The control condition was carried out with a different set of individuals (individuals not used for test condition) immediately after the familiarization phase. Here, E2 did not provide any pointing cue, stood in a neutral posture, and made eye contact with the focal dog. The procedure was otherwise the same as explained in the test condition. Control trials were run to rule out further possibilities of olfactory cues and the effect of motion or orientation response hypothesis (Appelle, 1972). The control condition consisted of only a single trial without any repetitions as the reliability of dogs on E2 could only be calculated using test trials. We tested 40 dogs in the control condition.
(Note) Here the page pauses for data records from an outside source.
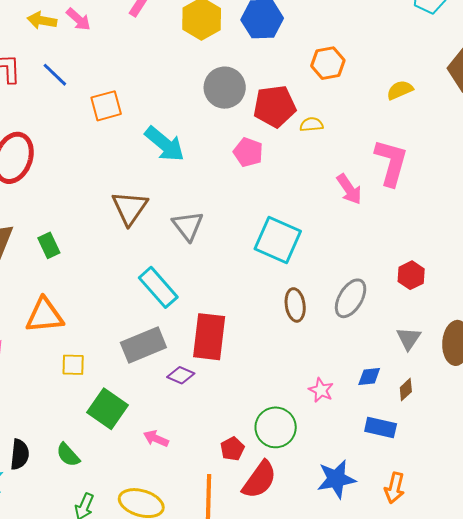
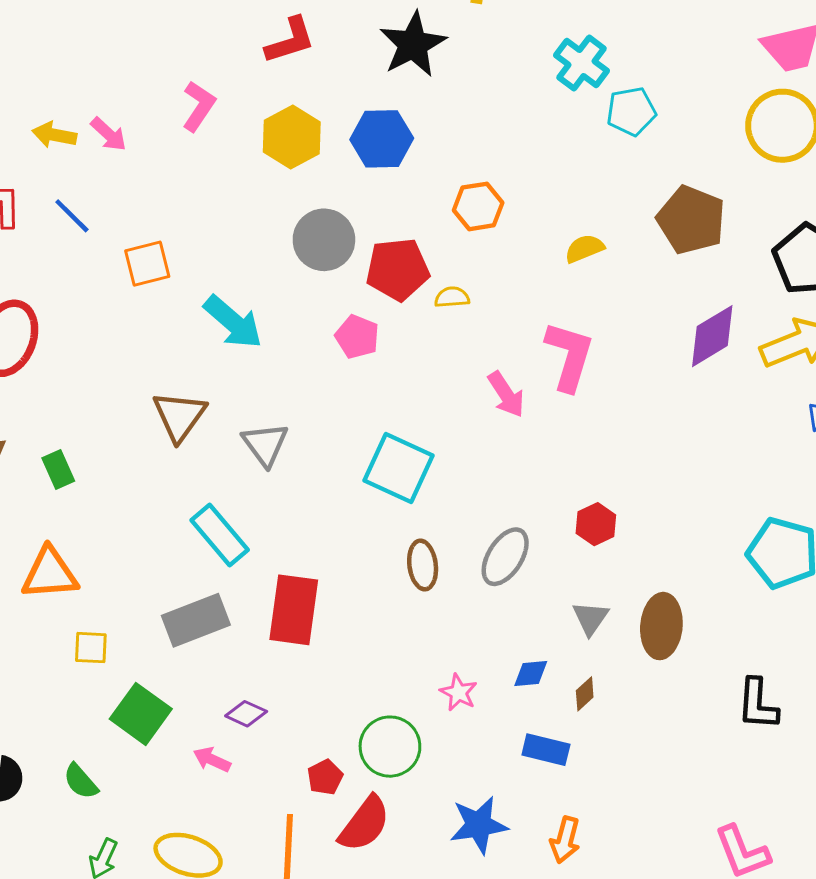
purple diamond: (181, 375) -> (246, 714), moved

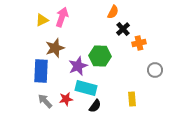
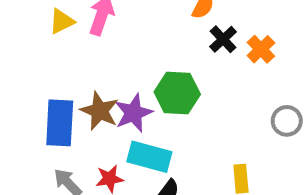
orange cross: (139, 43) -> (261, 49), moved, turned -32
brown star: (55, 48) -> (100, 111), moved, turned -30

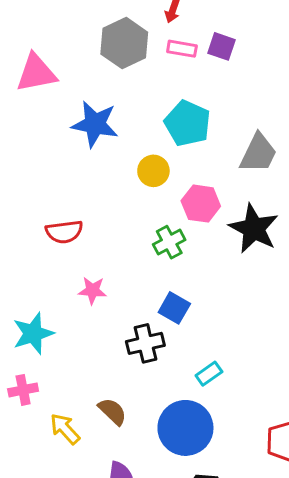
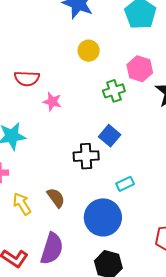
yellow circle: (153, 171) -> (89, 51), moved
red semicircle: (64, 232) -> (27, 78), moved
pink star: (92, 290) -> (52, 102), moved

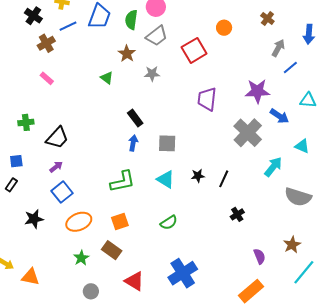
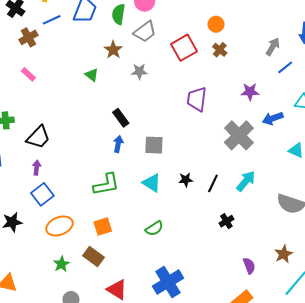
brown cross: (267, 18) -> (220, 50), moved
purple star: (257, 91) -> (250, 92), size x0.7
blue arrow: (279, 116) -> (273, 118), turned 126
purple arrow: (56, 167) -> (37, 168), turned -48
cyan arrow: (273, 167) -> (246, 181), moved

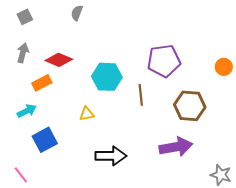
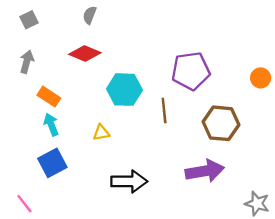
red diamond: (59, 60) -> (85, 54), moved
orange rectangle: (42, 83) -> (49, 97), turned 60
cyan arrow: (27, 111) -> (51, 124), moved, turned -84

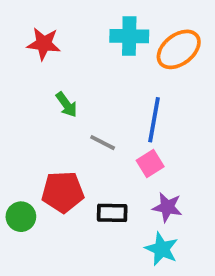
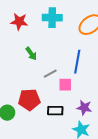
cyan cross: (129, 36) -> (52, 18), moved
gray line: (103, 143) -> (50, 74), turned -56
pink square: (150, 163) -> (65, 85), moved, turned 32

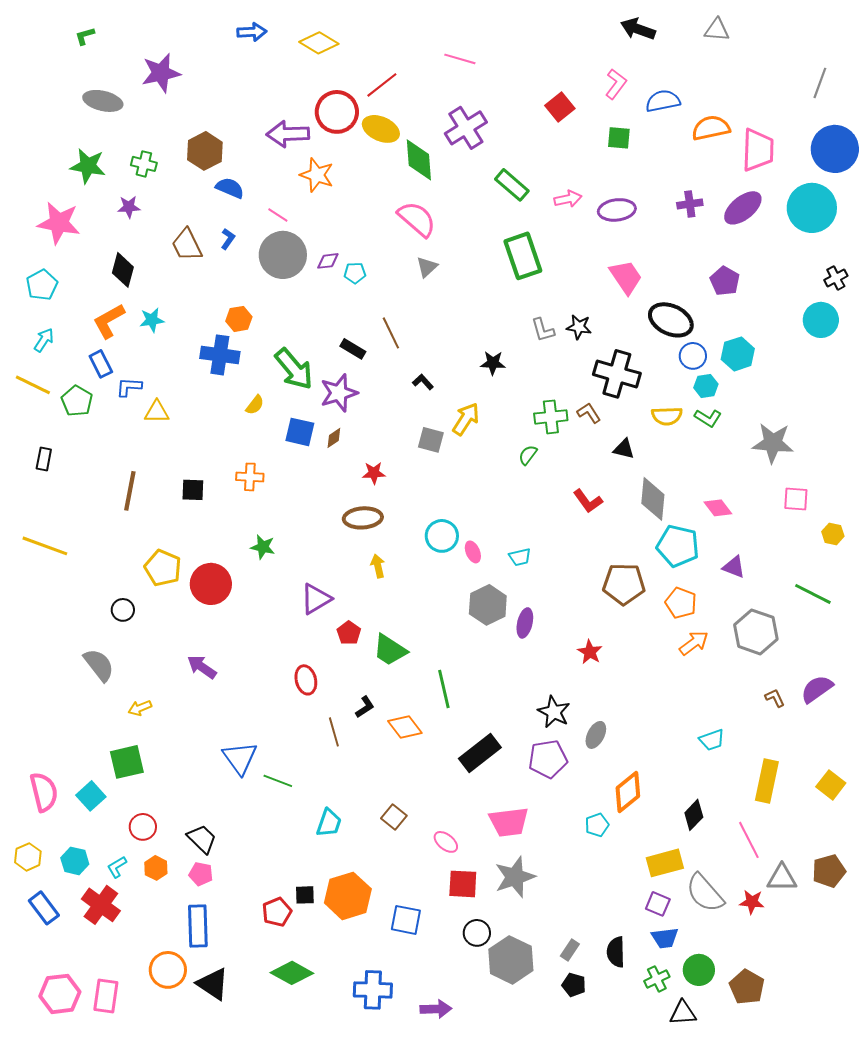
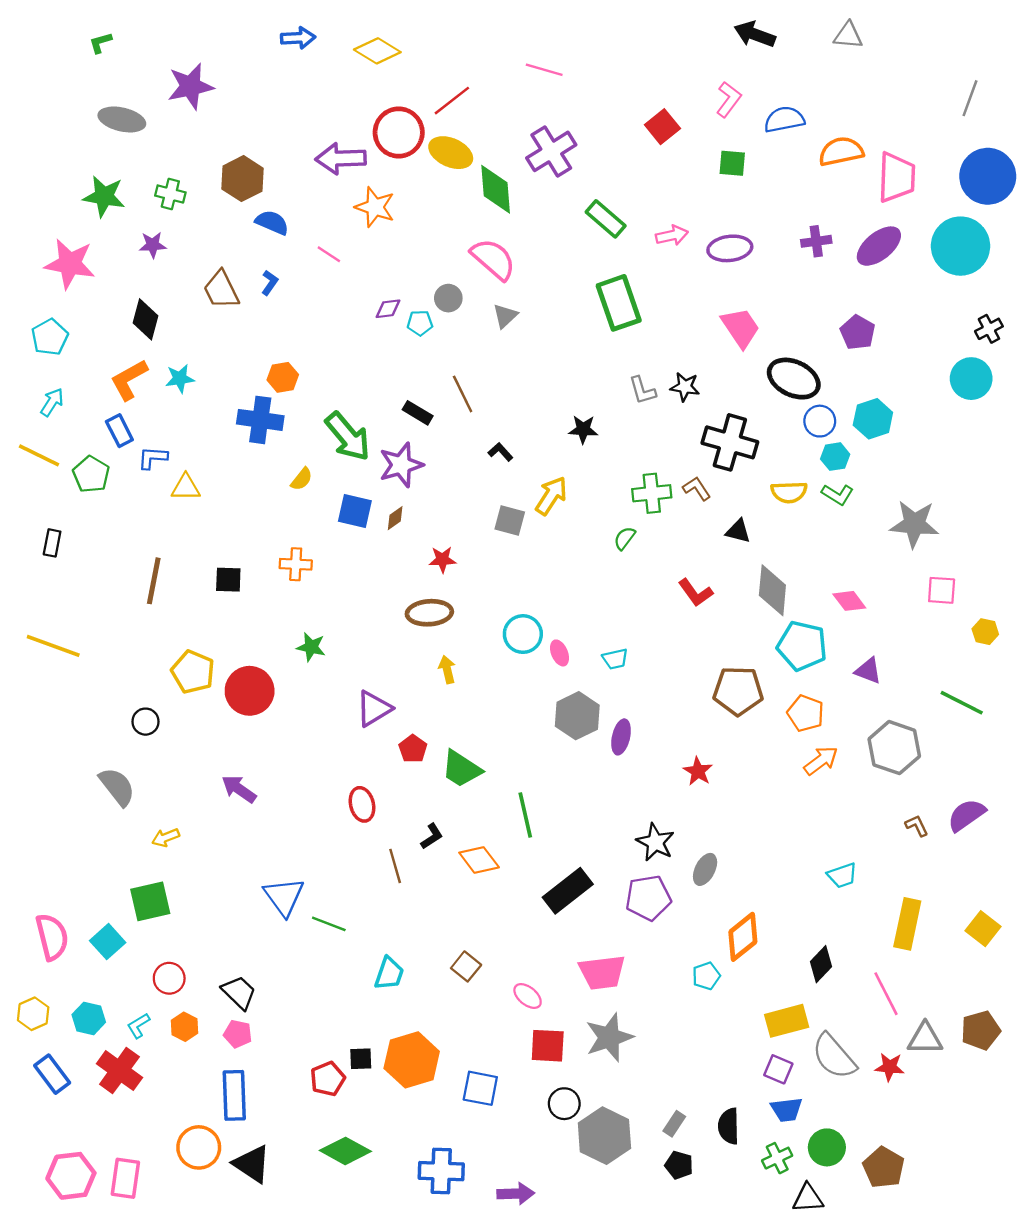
gray circle: (283, 255) -> (448, 298), moved, size x0.5

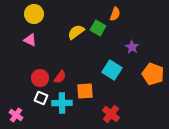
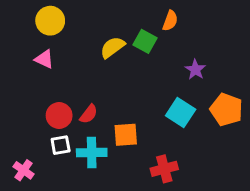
cyan square: (112, 70) -> (181, 113), moved
white square: (41, 98) -> (61, 145), turned -32
red cross: (111, 114) -> (164, 169), turned 36

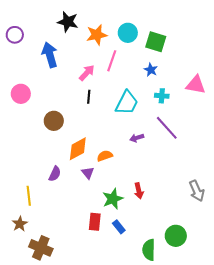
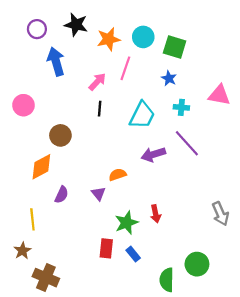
purple circle: (15, 35) -> (37, 29), moved
purple arrow: (137, 138) -> (153, 154), size x1.5
orange diamond: (78, 149) -> (41, 167), moved

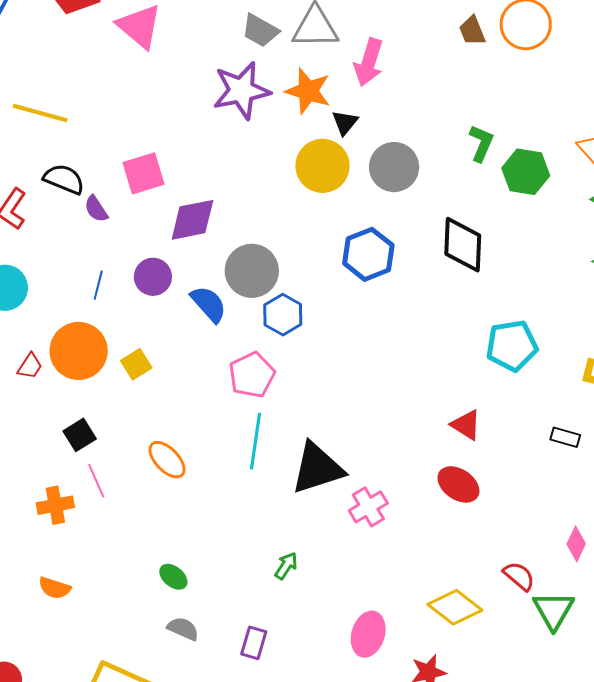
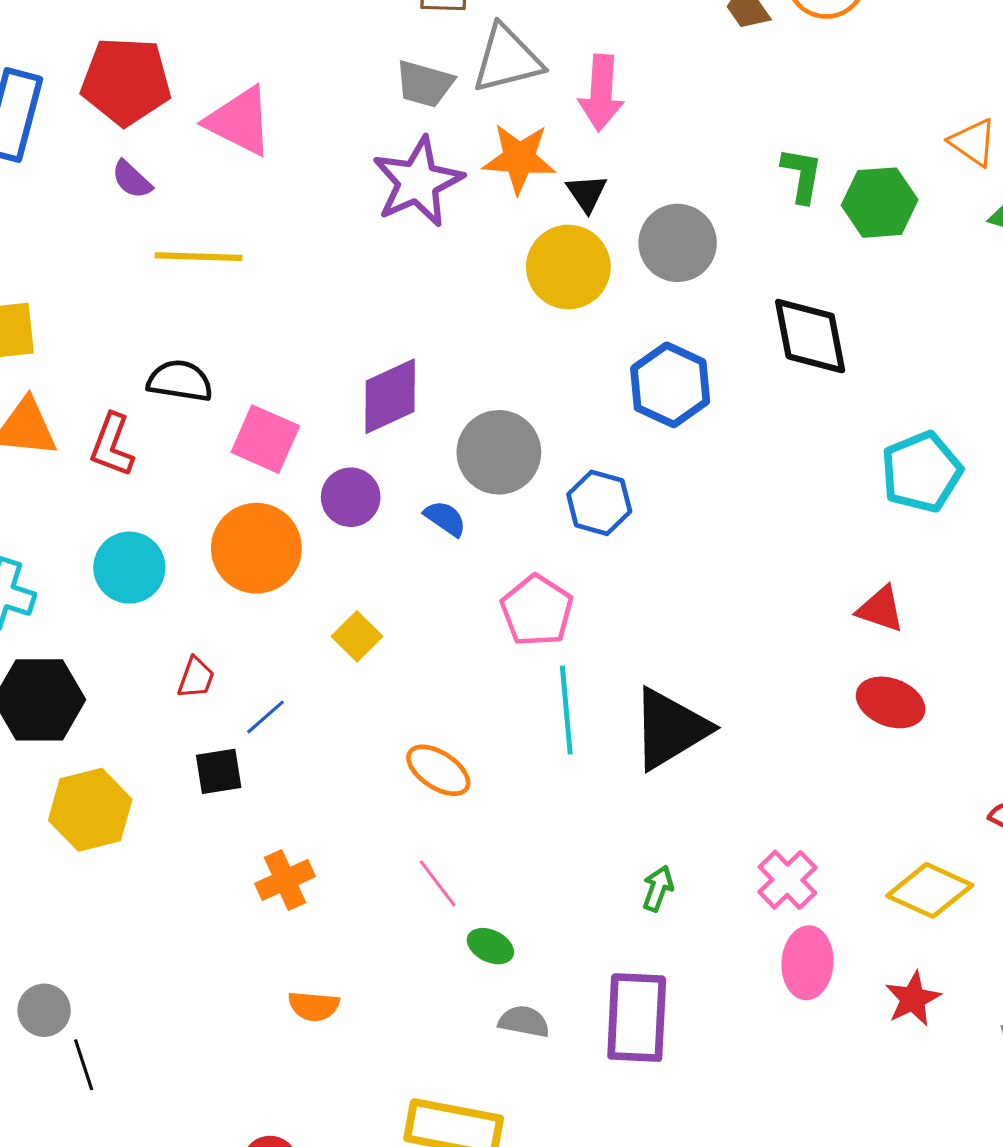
yellow line: (40, 113) -> (198, 257), moved
pink square: (144, 173) -> (265, 439), moved, turned -36
purple semicircle: (96, 209) -> (132, 180), moved
blue line: (98, 285) -> (265, 717), moved, turned 48
blue semicircle: (209, 304) -> (445, 518), size x0.7
blue hexagon: (283, 315) -> (599, 503), moved
orange circle: (79, 351) -> (256, 548), moved
black square: (80, 435) -> (219, 771), moved, turned 36
pink line: (96, 481) -> (438, 883), moved
pink cross: (368, 507) -> (787, 880), moved
purple rectangle: (254, 643) -> (637, 1018), size x1.8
Videos were coded by a single coder, and a naive person also coded some of the videos (22%) to check for coder reliability. We coded the following parameters from the videos – approach to experimental setup, point following, latency of approach to the experimental setup, behavioral states of the individuals, frequency of gaze alternations between the bowls and E2, and the duration of gazing at E2 using only trial 1 data. This step enabled us to remove a bias of learning of the dogs and its potential impact on the later trials. In addition, single-trial-based controls allowed us to do our comparisons with trial 1 data of test conditions more consistently. However, we used data from all three trials to calculate the reliability of E2 on dogs (see later). All the parameters used are described below:
Approach was defined when a focal dog removed the cover of any of the bowls by moving toward it from his/her initial location. A focal dog could approach a bowl with or without following the pointing cue. When a focal dog stayed back in his/her initial position or left the place without inspecting (uncovering) a bowl, it was considered as no approach. Approach was coded as a binary variable.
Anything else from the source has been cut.